A smaller system's lesson
When John Nilsson was hired as the interim CFO for Community Medical Center Healthcare System in Scranton, PA, through Nashville-based hospital consulting firm Intensive Resource Group, the system was in the middle of a merger with neighboring Moses Taylor Hospital—and a financial crisis based on patient throughput issues, length-of-stay problems, and overstaffing. Though CMC's financial crisis had nothing to do with external forces, they were facing the same problems many larger systems are facing today with unhappy debtholders ready to force changes.
"When John came, it was the beginning of the fiscal year [2006], and we were on the threshold of defaulting on our covenants," says Jeff Jacobson, CHS's chairman of the board. "We weren't in desperate trouble, but things were getting worse."
CMC had lost $9.5 million in 2006 and more than $20 million in the course of the prior six years. Nilsson focused exclusively on operations, including a real need to cut overhead and hold onto its high quality scores at the same time. That required headcount cuts, but also involved revenue enhancement strategies. Nilsson canceled several disadvantageous managed care contracts, choosing to forgo the negative-margin business they brought if the contracts couldn't be renegotiated. Nilsson got rid of large payers that are accessing contracts through a network of negotiating third parties and negotiated carveouts for certain high-cost medical implants.

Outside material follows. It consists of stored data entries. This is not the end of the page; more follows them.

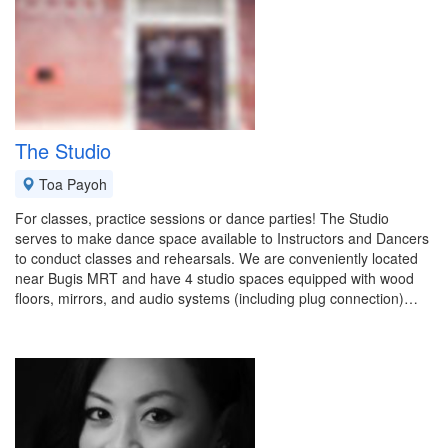
The Studio
Toa Payoh
For classes, practice sessions or dance parties! The Studio
serves to make dance space available to Instructors and Dancers
to conduct classes and rehearsals. We are conveniently located
near Bugis MRT and have 4 studio spaces equipped with wood
floors, mirrors, and audio systems (including plug connection)…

"When a hospital is losing significant dollars, filling a bed is not always the most financially sound thing to do," he says. "We were better off without the payer or without that contract." Through those and other operational improvements, CMC achieved improvement of about $13 million in the first year. It was able to accelerate AR from slightly over 60 days to 42 days without writeoffs.
Perhaps most important, CMC has no problems with its debt structure. "We were really good until the markets dropped and our underlying investments took a hit," says Nilsson. But thanks to operational improvements, he says, "we are still above our covenants."
Now interim president and CEO, Nilsson is helping to prepare for the transition to a permanent CEO, the search for whom Jacobson says will begin in about three months.
A change in thinking
For hospitals and health systems affected by debt covenant problems to move forward, says Sussman, they have to revisit all of the assumptions they have in place in their current strategic plan.
"Financial plans have to reduce their reliance on external capital and increase its focus on generating capital internally through operations and cash flow," he says. "That's the biggest change in longer-term financial planning."